Por outro lado, o mercado de trabalho segue melhorando rapidamente. Nossas simulações indicam que essa folga na ocupação será preenchida já em fevereiro de 2022, mesmo levando em conta o crescimento vegetativo da força laboral (+100 mil/mês). Isso se for mantido o ritmo atual de criação de vagas (+943 mil em julho) ou o ritmo visto nos últimos três meses (+832 mil).

Inclusive, notamos que o passo atual do payroll no trimestre (+832 mil) está rodando bem acima daquele compatível com o crescimento do Produto Interno Bruto (PIB), que foi de +471 mil.

Dessa forma, a criação de emprego nos Estados Unidos mostra solidez. Isso nos parece compatível com o início do tapering ao final de 2021, se mantida essa tendência positiva.

Efeitos do coronavírus

Os membros do FOMC tendem a aguardar novos indicadores para diagnosticar tanto o efeito da variante Delta na atividade quanto o término dos programas federais de benefício ao desemprego, que ocorre em setembro. Assim, acompanharão a evolução dos próximos dados de payroll de agosto e setembro.

Desse modo, é possível iniciar o caminho efetivo para o tapering ainda em 2021, seguindo a diretriz de Powell. Tendo em vista os calendários de divulgação desses dados, julgamos que a reunião do FOMC de 3 de novembro é a data mais provável para essa formalização pelo FED.

O início efetivo é em dezembro, ao passo de 15 bilhões de dólares por mês. Desse total, -10 bilhões de dólares são em treasuries e 5 bilhões em Mortgage-Backed Security (MBS).

Por fim, o presidente do FED enfatizou também que os requisitos para o aumento da taxa de juros estão dissociados daqueles para o tapering. Portanto, a taxa dos FED funds em si tende a continuar no patamar atual por um período prolongado. Hoje, está entre 0% e 0,25%.
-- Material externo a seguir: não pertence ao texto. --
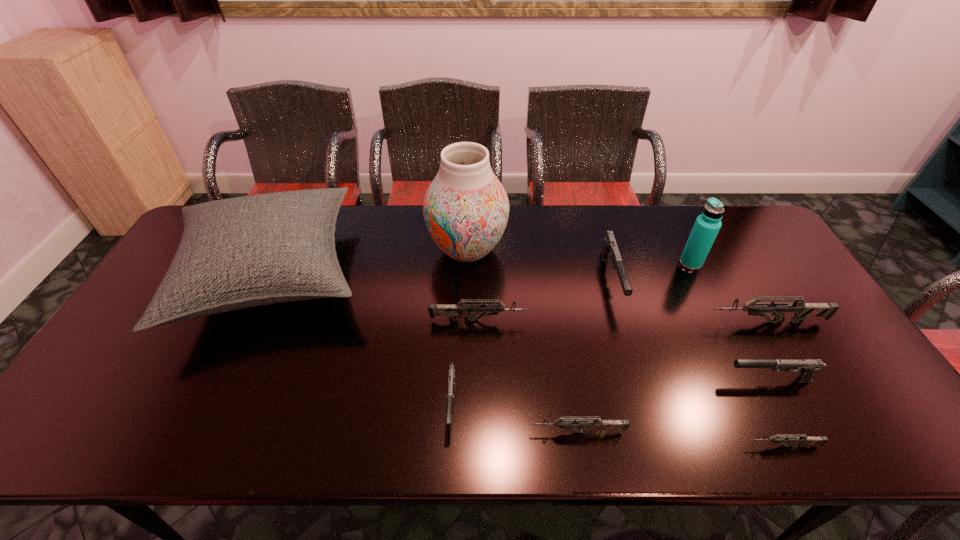 Locate an element on the screen. cushion at the far edge is located at coordinates (242, 252).

At what (x,y) coordinates should I click in order to perform the action: click on object that is at the left edge. Please return your answer as a coordinate pair (x, y). The height and width of the screenshot is (540, 960). Looking at the image, I should click on (242, 252).

In order to click on object present at the far left corner in this screenshot , I will do `click(242, 252)`.

In the image, there is a desktop. What are the coordinates of `vacant space at the far edge` in the screenshot? It's located at (558, 222).

Locate an element on the screen. This screenshot has height=540, width=960. free space at the near edge of the desktop is located at coordinates click(663, 425).

At what (x,y) coordinates should I click in order to perform the action: click on free space at the right edge of the desktop. Please return your answer as a coordinate pair (x, y). Looking at the image, I should click on (861, 383).

The height and width of the screenshot is (540, 960). In order to click on free space at the far right corner of the desktop in this screenshot , I will do `click(756, 231)`.

In the image, there is a desktop. Identify the location of vacant area at the near right corner. The image size is (960, 540). (911, 441).

This screenshot has height=540, width=960. Find the location of `empty space between the second gray gun from right to left and the smallest grey gun`. empty space between the second gray gun from right to left and the smallest grey gun is located at coordinates (697, 363).

The height and width of the screenshot is (540, 960). Identify the location of free space between the fourth gun from left to right and the biggest grey gun. (689, 301). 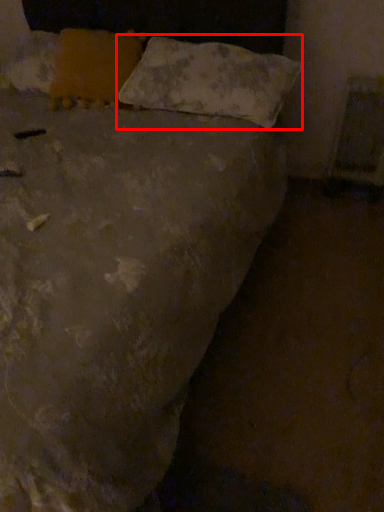 Question: In this image, where is pillow (annotated by the red box) located relative to pillow?

Choices:
 (A) right
 (B) left

Answer: (A) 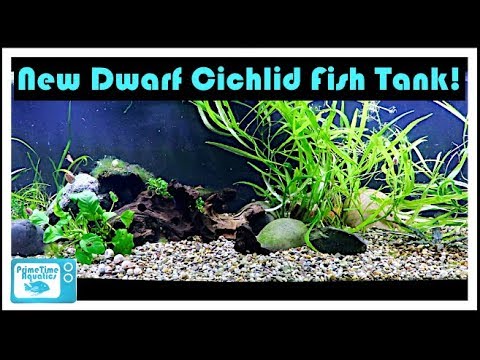 You are a GUI agent. You are given a task and a screenshot of the screen. Output one action in this format:
    pyautogui.click(x=<x>, y=<y>)
    Task: Click on the fish tank
    
    Given the screenshot: What is the action you would take?
    pyautogui.click(x=46, y=120), pyautogui.click(x=434, y=130), pyautogui.click(x=274, y=278) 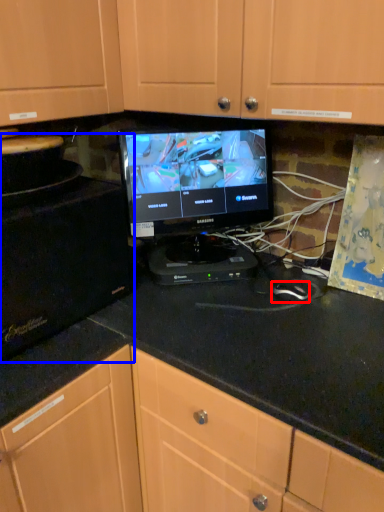 Question: Which object is closer to the camera taking this photo, mouse (highlighted by a red box) or appliance (highlighted by a blue box)?

Choices:
 (A) mouse
 (B) appliance

Answer: (B)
Nesse cenário, será passível um ajuste apenas após o encerramento do processo de redução de estímulos quantitativos. No Brasil, nossa previsão para os indicadores é a seguinte:

  • IPCA: 4,31% em 2019, 4,52% em 2020, 7,4% em 2021, 3,8% em 2022 e 3,25% em 2023;
  • IGP-M: 7,32% em 2019, 23,14% em 2020, 18,6% em 2021, 6,1% em 2022 e 4% em 2023;
  • câmbio: R$ 4,03 em 2019, R$ 5,20 em 2020, R$ 5,04 em 2021, R$ 5,17 em 2022 e R$ 5,05 em 2023;
  • Selic: 4,5% em 2019, 2% em 2020, 7,75% em 2021, 7,75% em 2022 e 6,5% em 2023;
  • PIB: 1,4% em 2019, -4,1% em 2020, 5,2% em 2021, 2,5% em 2022 e 2,5% em 2023.